United States of America, Plaintiff, v. Charles Lynch Pettis, Defendant.

Jeffrey S. Paulsen, Assistant United States Attorney, for Plaintiff. Bruce M. Rivers for Defendant Charles Lynch Pettis.


REPORT AND RECOMMENDATION

Jeffrey S. Paulsen, Assistant United States Attorney, for Plaintiff.
Bruce M. Rivers for Defendant Charles Lynch Pettis.

THIS MATTER came before the undersigned United States Magistrate Judge on October 7, 2015 on Defendant Charles Lynch Pettis's pretrial suppression motion (ECF No. 25). This matter was referred to the undersigned for Report and Recommendation pursuant to 28 U.S.C. § 636 and Local Rule 72.1. At the hearing, the Government offered testimony from Minneapolis Police Department ("MPD") Officer Andrew Braun and entered three exhibits into evidence.
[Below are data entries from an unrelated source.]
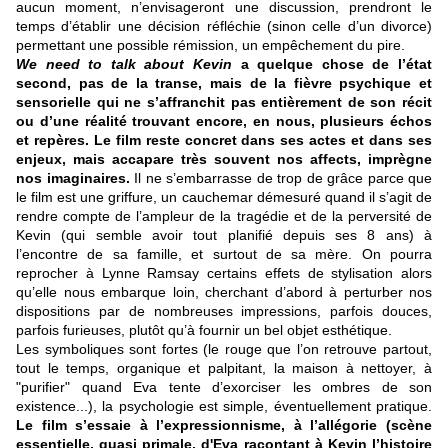
aucun moment,
n’envisageront une discussion, prendront le
temps d’établir une décision réfléchie (sinon celle d’un divorce)
permettant une possible rémission, un empêchement du pire.
We need to talk about Kevin
a quelque chose de l’état
second, pas de la transe, mais de la fièvre psychique et
sensorielle qui ne s’affranchit pas entièrement de son récit
ou d’une réalité trouvant encore, en nous, plusieurs échos
et repères. Le film reste concret dans ses actes et dans ses
enjeux, mais accapare très souvent nos affects, imprègne
nos imaginaires.
Il ne s’embarrasse de trop de grâce parce que
le film est une griffure, un cauchemar démesuré quand il s’agit de
rendre compte de l’ampleur de la tragédie et de la perversité de
Kevin (qui semble avoir tout planifié depuis ses 8 ans) à
l’encontre de sa famille, et surtout de sa mère. On pourra
reprocher à Lynne Ramsay certains effets de stylisation alors
qu’elle nous embarque loin, cherchant d’abord à perturber nos
dispositions par de nombreuses impressions, parfois douces,
parfois furieuses, plutôt qu’à fournir un bel objet esthétique.
Les symboliques sont fortes (le rouge que l’on retrouve partout,
tout le temps, organique et palpitant, la maison à nettoyer, à
"purifier" quand Eva tente d’exorciser les ombres de son
existence...), la psychologie est simple, éventuellement pratique.
Le film s’essaie à l’expressionnisme, à l’allégorie (scène
essentielle, quasi primale, d'Eva racontant à Kevin l’histoire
For the reasons that follow, the Court recommends that Defendant's motion be DENIED.

The Government's exhibit 1 is a search warrant for DNA Testing for Buccal Swab; exhibit 2 is a search warrant for DNA latent fingerprints and other evidence pertaining to suspects having occupied vehicle; and exhibit 3 is Officer Braun's supplental report, MPD CAPRS supplement MP-15-145097. See ECF No. 34. --------

I. FINDINGS OF FACT

On April 23, 2015, around 10:30pm, Officer Braun and his partner, Officer Bennett, were responding to reports that a gray or silver sedan had sped away after shots were fired at 3500 Knox Avenue North. The vehicle then crashed into the side of a house about one block away at 35th Avenue and Logan Avenue North, and the passengers reportedly fled the car on foot. A subsequent 911 call reported two people hiding in a backyard on the even side of the 3500 block of Penn Avenue North. Officer Braun arrived on the scene, where he observed two individuals, one of which was Defendant, walking from an alleyway between two houses, and crossing a busy intersection near the 3500 block of Penn Avenue North. Officer Braun testified that he observed from half a block away that the two men were sweaty and had dirt and brush on their clothing. Officer Braun immediately detained them. The Court assumes without deciding that at the time Defendant was detained by Officer Braun, Officer Braun did not have a description of the sedan's passengers or those reported hiding in a backyard. There were eventually, however, descriptions broadcasted that matched Defendant's clothing and hairstyle.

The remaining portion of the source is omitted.